Xiana
Hablamos con Xiana Gómez-Díaz, artista en foco en la ssección Sinais de la séptima edición del (S8).
¿Cómo empiezas a hacer películas? Parecen casi todas fruto natural de una observación cotidiana, y me gustaría saber cuándo y cómo te decidiste a convertir esas observaciones en piezas.
Los hay más y menos espontáneos. Varios de mis trabajos eran en origen mis vídeos caseros o grabaciones de campo, sin ningún plan previo, cosa que para mí suele resultar positiva.
La decisión de publicar es la más complicada. No sé exactamente a qué obedece todavía, pero sí que la mayoría de mis obras funciona mejor en el ámbito privado, siento que tengo que protegerlas/protegerme, es otro camino.
Encuentro que muchas piezas tienen latente un gran sentido del humor ¿eres consciente de eso y lo trabajas? ¿O es algo más natural?
No lo había pensado directamente. Cuando grabo una escena espontánea suele ser porque veo en ella algo contradictorio o inesperado, y la sorpresa es uno de los ingredientes básicos del humor. De todos modos, nunca sé si eso se traslada. A mí me hacen gracia muchas cosas que creo que a otras personas ni fu ni fa. El humor es una vía directa al afecto. Hay ese poema de Oswald de Andrade, «Amor: Humor», que lo explica a la perfección.
¿Cómo es tu proceso de trabajo? En piezas como Sotobosque, por ejemplo, parece que hay un plan previo, mientras en otras como Dúas pitas, While it Spins o A Real Woman parece más que la pieza es una respuesta a una observación casual.
Tal cual. Las tres piezas que mencionas al final son escenas grabadas al vuelo con alguna cámara de bolsillo o de fotos, momentos que quise registrar con una mirada extrañante.
De todos modos, es difícil separar lo intelectual de lo que no ha sido pensado. Para Sotobosque (1) (que grabé en el Chanfaina Lab 2015) yo buscaba otro tipo de escena, pero apareció esta preciosa babosa gigante y tachán, magia. La forma de retratarla y el montaje son fruto de meses o años de pensamiento y militancia animalista, pero el instante fue casual. Por otro lado, trabajo sobre cuestiones más humanas en proyectos que suelen partir de una investigación, de nuevo, años de trabajo. Como el Proyecto Diario (2013-actualidad), sobre adolescencia femenina.
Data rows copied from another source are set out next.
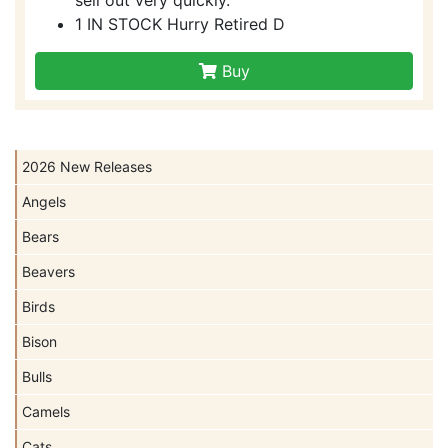
1 IN STOCK Hurry Retired D
Buy
2026 New Releases
Angels
Bears
Beavers
Birds
Bison
Bulls
Camels
Cats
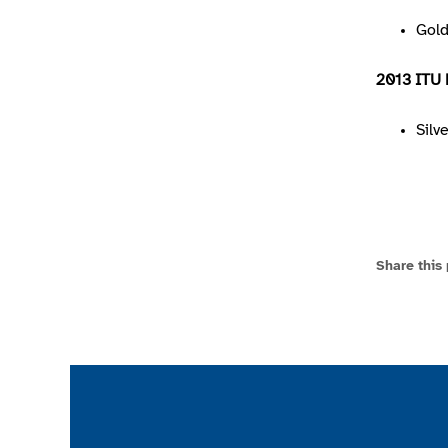
Gol
2013 ITU 
Silv
Share this
Join the ParalympicsGB movement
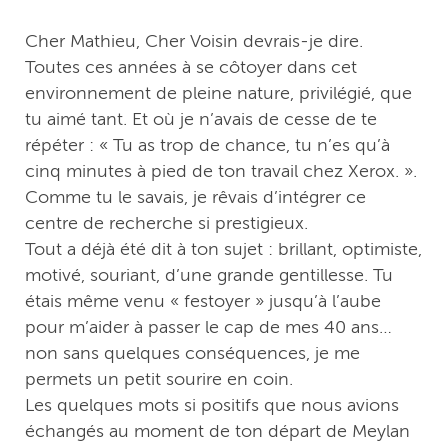
Cher Mathieu, Cher Voisin devrais-je dire.
Toutes ces années à se côtoyer dans cet
environnement de pleine nature, privilégié, que
tu aimé tant. Et où je n’avais de cesse de te
répéter : « Tu as trop de chance, tu n’es qu’à
cinq minutes à pied de ton travail chez Xerox. ».
Comme tu le savais, je rêvais d’intégrer ce
centre de recherche si prestigieux.
Tout a déjà été dit à ton sujet : brillant, optimiste,
motivé, souriant, d’une grande gentillesse. Tu
étais même venu « festoyer » jusqu’à l’aube
pour m’aider à passer le cap de mes 40 ans…
non sans quelques conséquences, je me
permets un petit sourire en coin.
Les quelques mots si positifs que nous avions
échangés au moment de ton départ de Meylan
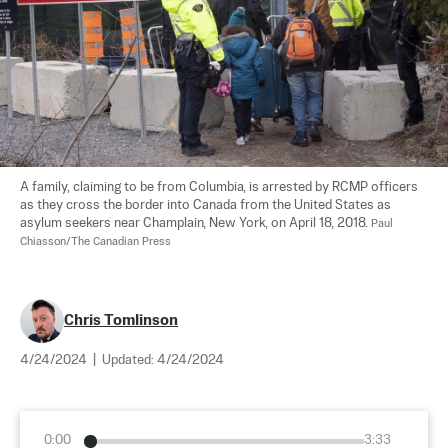
A family, claiming to be from Columbia, is arrested by RCMP officers 
as they cross the border into Canada from the United States as 
asylum seekers near Champlain, New York, on April 18, 2018. 
Paul 
Chiasson/The Canadian Press
Chris Tomlinson
4/24/2024
|
Updated:
4/24/2024
0:00
3:33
¿Nos puedes contar más acerca de Proyecto D? ¿Por qué la cultura de dormitorio adolescente, y por qué material doméstico?
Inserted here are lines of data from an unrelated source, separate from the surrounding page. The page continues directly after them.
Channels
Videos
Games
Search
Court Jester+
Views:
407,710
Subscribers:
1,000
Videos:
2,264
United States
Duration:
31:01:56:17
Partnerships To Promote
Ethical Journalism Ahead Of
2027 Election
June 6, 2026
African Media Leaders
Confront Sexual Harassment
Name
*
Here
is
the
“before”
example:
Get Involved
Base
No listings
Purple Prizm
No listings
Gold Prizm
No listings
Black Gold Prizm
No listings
Este trabajo quiere vehicular el relato de la adolescencia femenina contado de forma cruda y en primera persona, a través del diario íntimo adolescente. Todavía hoy en día, la calle y los espacios públicos son ocupados más fácilmente por lo masculino normativo, lo cual provoca que la actividad de producción cultural femenina o en tránsito se desarrolle de forma marginal y con escaso impacto. De ahí viene el concepto de «cultura de dormitorio». Se lo tuvieron que sacar de la manga en los 70 las investigadoras de estudios culturales para comprender el hecho de que casi todo lo juvenil, a nivel cultural (particularmente se hablaba de subculturas musicales) era de autoría masculina. En Proyecto Diario estamos estudiando el dormitorio adolescente como espacio trinchera, física y emocionalmente, y dentro de él el dispositivo del diario como soporte de una literatura íntima, de género y particularmente elocuente. No existe una literatura igual. Mal escrita, con una ortografía garrafal, llena de reiteraciones y una lógica delirante, y sin embargo, arrebatadora.
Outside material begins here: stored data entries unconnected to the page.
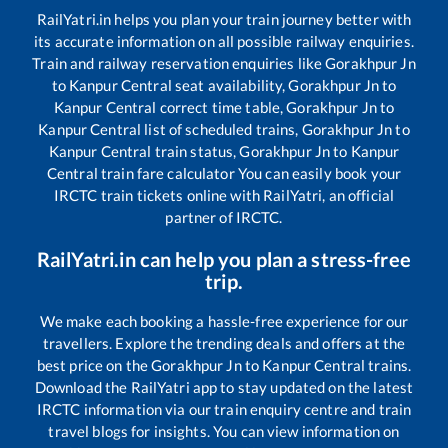
RailYatri.in helps you plan your train journey better with
its accurate information on all possible railway enquiries.
Train and railway reservation enquiries like
Gorakhpur Jn
to
Kanpur Central
seat availability,
Gorakhpur Jn
to
Kanpur Central
correct time table,
Gorakhpur Jn
to
Kanpur Central
list of scheduled trains,
Gorakhpur Jn
to
Kanpur Central
train status,
Gorakhpur Jn
to
Kanpur
Central
train fare calculator You can easily book your
IRCTC train tickets online with RailYatri, an official
partner of IRCTC.
RailYatri.in can help you plan a stress-free
trip.
We make each booking a hassle-free experience for our
travellers. Explore the trending deals and offers at the
best price on the
Gorakhpur Jn
to
Kanpur Central
trains.
Download the RailYatri app to stay updated on the latest
IRCTC information via our train enquiry centre and train
travel blogs for insights. You can view information on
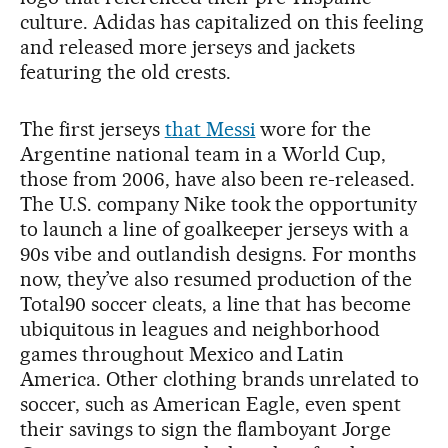
culture. Adidas has capitalized on this feeling
and released more jerseys and jackets
featuring the old crests.
The first jerseys
that Messi
wore for the
Argentine national team in a World Cup,
those from 2006, have also been re-released.
The U.S. company Nike took the opportunity
to launch a line of goalkeeper jerseys with a
90s vibe and outlandish designs. For months
now, they’ve also resumed production of the
Total90 soccer cleats, a line that has become
ubiquitous in leagues and neighborhood
games throughout Mexico and Latin
America. Other clothing brands unrelated to
soccer, such as American Eagle, even spent
their savings to sign the flamboyant Jorge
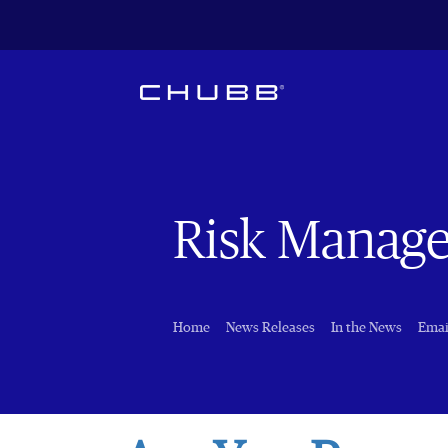
Risk Manag
Home
News Releases
In the News
Emai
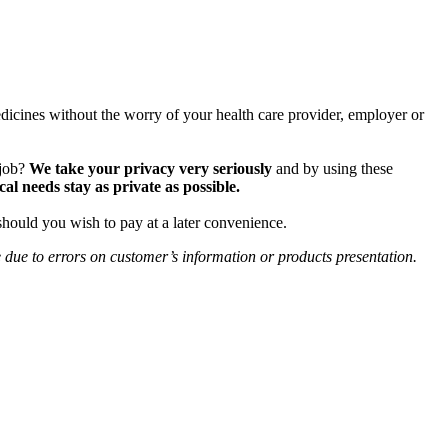
icines without the worry of your health care provider, employer or
 job?
We take your privacy very seriously
and by using these
 needs stay as private as possible.
should you wish to pay at a later convenience.
e due to errors on customer’s information or products presentation.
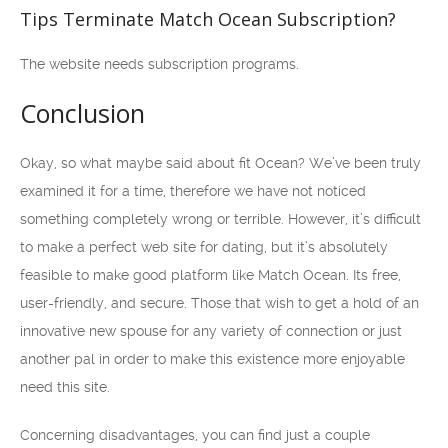
Tips Terminate Match Ocean Subscription?
The website needs subscription programs.
Conclusion
Okay, so what maybe said about fit Ocean? We’ve been truly
examined it for a time, therefore we have not noticed
something completely wrong or terrible. However, it’s difficult
to make a perfect web site for dating, but it’s absolutely
feasible to make good platform like Match Ocean. Its free,
user-friendly, and secure. Those that wish to get a hold of an
innovative new spouse for any variety of connection or just
another pal in order to make this existence more enjoyable
need this site.
Concerning disadvantages, you can find just a couple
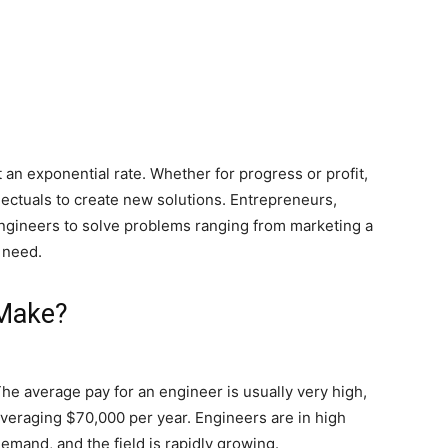
an exponential rate. Whether for progress or profit,
lectuals to create new solutions. Entrepreneurs,
e engineers to solve problems ranging from marketing a
 need.
Make?
he average pay for an engineer is usually very high,
veraging $70,000 per year. Engineers are in high
emand, and the field is rapidly growing.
Proyecto Diario es un trabajo. Lo hemos llevado al formato expositivo, publicado un librito, y ahora yo estoy enfrascada en la producción de una película que trata frontalmente no sólo el relato del diario adolescente sino también la problemática de reencontrarse con este relato como mujer adulta.
Por cierto, seguimos aceptando colaboraciones de cualquier persona que en su adolescencia tuviese diario o algún tipo de actividad cultural privada efervescente.